22.6.    You agree to waive any and all moral rights (as provided for by Chapter 7 of the Copyright and Related Rights Act 2000 and equivalent or similar provisions of any foreign law) that you may have in respect of any copyright works of which you are the author.
22.7.    You irrevocably appoint the Company to be your attorney in your name and on your behalf to execute and do any such instruments or things and generally to use your name for the purpose of giving to the Company (or its nominee) the full benefit of the provisions of this Clause 22. A certificate in writing signed by any executive or the Secretary of the Company that any instrument or act falls within the authority conferred in this Clause 22 will be conclusive evidence that such is the case in favour of a third party.
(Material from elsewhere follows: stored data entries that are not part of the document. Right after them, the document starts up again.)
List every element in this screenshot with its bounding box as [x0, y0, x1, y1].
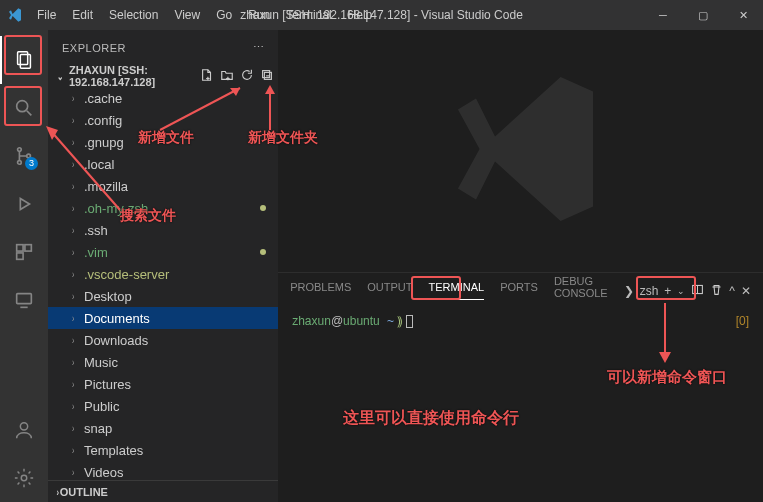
- tree-item-oh-my-zsh[interactable]: ›.oh-my-zsh: [48, 197, 278, 219]
- outline-section[interactable]: › OUTLINE: [48, 480, 278, 502]
- tab-debug-console[interactable]: DEBUG CONSOLE: [554, 275, 608, 306]
- activity-extensions[interactable]: [0, 228, 48, 276]
- svg-point-5: [18, 161, 22, 165]
- tab-problems[interactable]: PROBLEMS: [290, 281, 351, 300]
- terminal-shell-icon[interactable]: ❯: [624, 284, 634, 298]
- activity-bar: 3: [0, 30, 48, 502]
- vscode-icon: [0, 7, 30, 23]
- tree-item-cache[interactable]: ›.cache: [48, 87, 278, 109]
- chevron-right-icon: ›: [72, 115, 82, 126]
- menu-edit[interactable]: Edit: [65, 4, 100, 26]
- tree-item-vscode-server[interactable]: ›.vscode-server: [48, 263, 278, 285]
- chevron-right-icon: ›: [72, 247, 82, 258]
- tree-item-Pictures[interactable]: ›Pictures: [48, 373, 278, 395]
- tree-item-Public[interactable]: ›Public: [48, 395, 278, 417]
- tree-item-label: .vim: [84, 245, 108, 260]
- svg-rect-11: [17, 294, 32, 304]
- vscode-watermark-icon: [431, 59, 611, 243]
- tree-item-Music[interactable]: ›Music: [48, 351, 278, 373]
- chevron-right-icon: ›: [72, 269, 82, 280]
- tab-output[interactable]: OUTPUT: [367, 281, 412, 300]
- split-terminal-icon[interactable]: [691, 283, 704, 299]
- activity-settings[interactable]: [0, 454, 48, 502]
- tree-item-label: Downloads: [84, 333, 148, 348]
- activity-explorer[interactable]: [0, 36, 48, 84]
- title-bar: File Edit Selection View Go Run Terminal…: [0, 0, 763, 30]
- chevron-right-icon: ›: [72, 401, 82, 412]
- chevron-right-icon: ›: [72, 467, 82, 478]
- svg-rect-0: [18, 52, 28, 65]
- activity-scm[interactable]: 3: [0, 132, 48, 180]
- terminal-index: [0]: [736, 314, 749, 328]
- activity-account[interactable]: [0, 406, 48, 454]
- tab-terminal[interactable]: TERMINAL: [429, 281, 485, 300]
- activity-remote[interactable]: [0, 276, 48, 324]
- collapse-all-icon[interactable]: [260, 68, 274, 85]
- tree-item-label: Videos: [84, 465, 124, 480]
- tree-item-label: Music: [84, 355, 118, 370]
- panel-tabs: PROBLEMS OUTPUT TERMINAL PORTS DEBUG CON…: [278, 273, 763, 308]
- svg-rect-8: [17, 245, 23, 251]
- activity-debug[interactable]: [0, 180, 48, 228]
- terminal-content[interactable]: zhaxun@ubuntu ~ ⸩ [0]: [278, 308, 763, 502]
- workspace-header[interactable]: ⌄ ZHAXUN [SSH: 192.168.147.128]: [48, 65, 278, 87]
- terminal-split-dropdown-icon[interactable]: ⌄: [677, 286, 685, 296]
- new-file-icon[interactable]: [200, 68, 214, 85]
- tree-item-Templates[interactable]: ›Templates: [48, 439, 278, 461]
- menu-terminal[interactable]: Terminal: [279, 4, 338, 26]
- menu-run[interactable]: Run: [241, 4, 277, 26]
- tree-item-mozilla[interactable]: ›.mozilla: [48, 175, 278, 197]
- tree-item-local[interactable]: ›.local: [48, 153, 278, 175]
- minimize-button[interactable]: ─: [643, 0, 683, 30]
- tree-item-Downloads[interactable]: ›Downloads: [48, 329, 278, 351]
- tree-item-gnupg[interactable]: ›.gnupg: [48, 131, 278, 153]
- maximize-button[interactable]: ▢: [683, 0, 723, 30]
- tree-item-Documents[interactable]: ›Documents: [48, 307, 278, 329]
- new-terminal-button[interactable]: +: [664, 284, 671, 298]
- terminal-shell-label[interactable]: zsh: [640, 284, 659, 298]
- tree-item-label: Templates: [84, 443, 143, 458]
- refresh-icon[interactable]: [240, 68, 254, 85]
- close-panel-icon[interactable]: ✕: [741, 284, 751, 298]
- chevron-right-icon: ›: [72, 137, 82, 148]
- tree-item-vim[interactable]: ›.vim: [48, 241, 278, 263]
- maximize-panel-icon[interactable]: ^: [729, 284, 735, 298]
- chevron-right-icon: ›: [72, 203, 82, 214]
- svg-point-14: [21, 475, 27, 481]
- svg-line-3: [27, 111, 32, 116]
- explorer-more-icon[interactable]: ⋯: [253, 41, 265, 54]
- svg-rect-10: [17, 253, 23, 259]
- modified-dot-icon: [260, 205, 266, 211]
- tree-item-Videos[interactable]: ›Videos: [48, 461, 278, 480]
- svg-point-2: [17, 101, 28, 112]
- tree-item-label: .ssh: [84, 223, 108, 238]
- chevron-right-icon: ›: [72, 181, 82, 192]
- tree-item-label: .gnupg: [84, 135, 124, 150]
- menu-view[interactable]: View: [167, 4, 207, 26]
- tree-item-label: .oh-my-zsh: [84, 201, 148, 216]
- tree-item-label: snap: [84, 421, 112, 436]
- menu-go[interactable]: Go: [209, 4, 239, 26]
- tree-item-snap[interactable]: ›snap: [48, 417, 278, 439]
- close-button[interactable]: ✕: [723, 0, 763, 30]
- svg-marker-7: [20, 199, 29, 210]
- chevron-right-icon: ›: [72, 225, 82, 236]
- menu-selection[interactable]: Selection: [102, 4, 165, 26]
- svg-rect-19: [263, 70, 270, 77]
- menu-bar: File Edit Selection View Go Run Terminal…: [30, 4, 379, 26]
- chevron-right-icon: ›: [72, 423, 82, 434]
- tree-item-Desktop[interactable]: ›Desktop: [48, 285, 278, 307]
- bottom-panel: PROBLEMS OUTPUT TERMINAL PORTS DEBUG CON…: [278, 272, 763, 502]
- menu-file[interactable]: File: [30, 4, 63, 26]
- tree-item-label: .vscode-server: [84, 267, 169, 282]
- tree-item-label: Pictures: [84, 377, 131, 392]
- menu-help[interactable]: Help: [341, 4, 380, 26]
- kill-terminal-icon[interactable]: [710, 283, 723, 299]
- activity-search[interactable]: [0, 84, 48, 132]
- chevron-right-icon: ›: [72, 357, 82, 368]
- tree-item-config[interactable]: ›.config: [48, 109, 278, 131]
- new-folder-icon[interactable]: [220, 68, 234, 85]
- tree-item-ssh[interactable]: ›.ssh: [48, 219, 278, 241]
- tab-ports[interactable]: PORTS: [500, 281, 538, 300]
- svg-point-4: [18, 148, 22, 152]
23.    RESTRICTIVE COVENANTS
23.1.    For the purposes of this clause 23 (and where the Agreement so requires):
Associated Undertaking” means any undertaking which from time to time is a subsidiary undertaking of the Company or is a parent undertaking of the Company or a subsidiary undertaking of any such parent undertaking




and for the purposes of this definition “subsidiary undertaking” and “parent undertaking” shall have the meanings respectively given to them by Regulations 4 and 3 of the European Communities (Companies: Group Accounts) Regulations, 1992 (as may be amended);
Board” means the board of directors of the Company from time to time and includes any person or committee duly authorised by the board of directors to act on its behalf for the purposes of this Agreement;
Group” means the Company and all Associated Undertakings;
“Person” means any individual person, firm, company, partnership, unincorporated association, joint venture or other legal entity;
Relevant Business” means the business or businesses from time to time carried on by the Company or any Associated Undertaking, limited to the activities with which you were materially concerned or involved in the course of your employment during the Relevant Period, or in respect of which you possessed a material amount of Confidential Information as at the Relevant Date;
Restricted Area” means the Republic of Ireland, and any other country in which the Company or any Associated Undertaking carries on a material amount of Relevant Business or intends to carry on Relevant Business, where such intention is reasonably within your knowledge, as at the Relevant Date;
Restricted Person” means any Person with whom you had material or regular dealings at any time during the Relevant Period, or in relation to whose dealings with the Company or any Associated Undertaking you possessed a material amount of Confidential Information as at the Relevant Date;
"Restricted Products or Services" shall mean products or services of the same type as or similar to or competitive with any products or services supplied by the Company or any Associated Undertaking at the Relevant Date, in the sale or supply of which you shall have been involved to any material extent at any time during the Relevant Period;
Relevant Date” means the earlier of (a) the Termination Date (howsoever arising); or (b) the date on which you commence Garden Leave pursuant to this Agreement;
Relevant Period” means the six months prior to, and including, the Relevant Date;
23.2.    You acknowledge:
•    that the Group is in a unique and highly specialised business, which is international in scope with a limited number of competitors;
•    that the Group possess a valuable body of Confidential Information and your knowledge of Confidential Information directly benefits you by enabling you to perform your duties;
•    that the protection of Confidential Information, customer connections, supplier connections, goodwill, and the stability of the workforce of the Company and its Associated Undertakings are business interests requiring protection; and
•    that the disclosure of any Confidential Information to any actual or potential competitor of the Company would place the Company at a serious competitive disadvantage and would cause immeasurable (financial and other) damage to the Relevant Business.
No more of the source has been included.